Como si fuera ayer, se mantiene en mi mente la consigna que en mis años de mocedad se enarbolaba en las manifestaciones en contra del gobierno de los 12 años del doctor Balaguer, la cual decía de la siguiente manera: «¿Felices? Sí; ¿cansados? No; ¡Por la lucha del pueblo nadie se cansa!».
Pero en el caso del presidente Luis Abinader y el tema haitiano, no hay lugar para esa consigna, pues el mandatario ha ocasionado un hartazgo con el constante estribillo de «ayuden a Haití», queriendo usar el asunto de forma politiquera y con una doble moral tan evidente, que lo único que produce es «lágrimas bajo la lluvia».

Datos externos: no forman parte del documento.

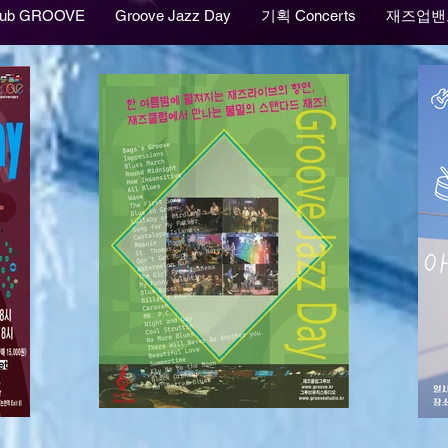
lub GROOVE
Groove Jazz Day
기획 Concerts
재즈업밴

Las naciones poderosas nunca delegan su política exterior, y por los resultados que vemos aquí, indiscutiblemente que se ha originado una extraña mezcla de un nacionalismo oportunista, unido a comisionar a terceros secretamente, lo que es responsabilidad nuestra, estrategia que ha hecho que el discurso presidencial sobre Haití, vaya paulatinamente perdiendo credibilidad ante la ciudadanía.
Es una verdad monda y lironda que las élites gobernantes de nuestro vecino en el occidente de esta isla tienen como «proyecto de nación» la compasión internacional. Haití se arrastra por el suelo en el exterior sin ningún tipo de iniciativa que no sea acudir a la misericordia de las grandes naciones. No hay planes a futuro.

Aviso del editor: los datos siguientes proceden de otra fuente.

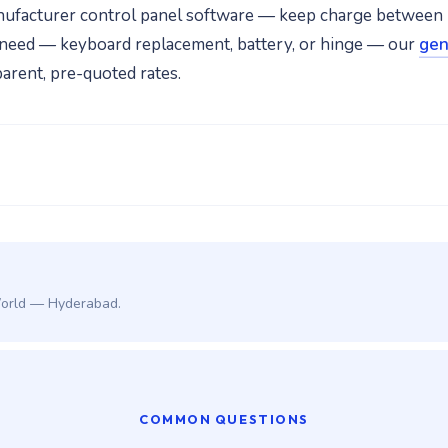
nufacturer control panel software — keep charge between
air need — keyboard replacement, battery, or hinge — our
gen
arent, pre-quoted rates.
World — Hyderabad.
COMMON QUESTIONS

Convoca a pena ver al primer ministro haitiano Ariel Henry, patrocinar otra intervención militar a su país, todo eso a pesar de que la de la MINUSTAH (2004-2017) terminó siendo un revés y una desgracia sin precedentes para la población. Los desmanes de los cascos azules en el lugar más pobre de este hemisferio fueron horrorosos y abominables.
Con los casi 8 mil millones de dólares que malgastó la MINUSTAH en Haití se construía una nación moderna.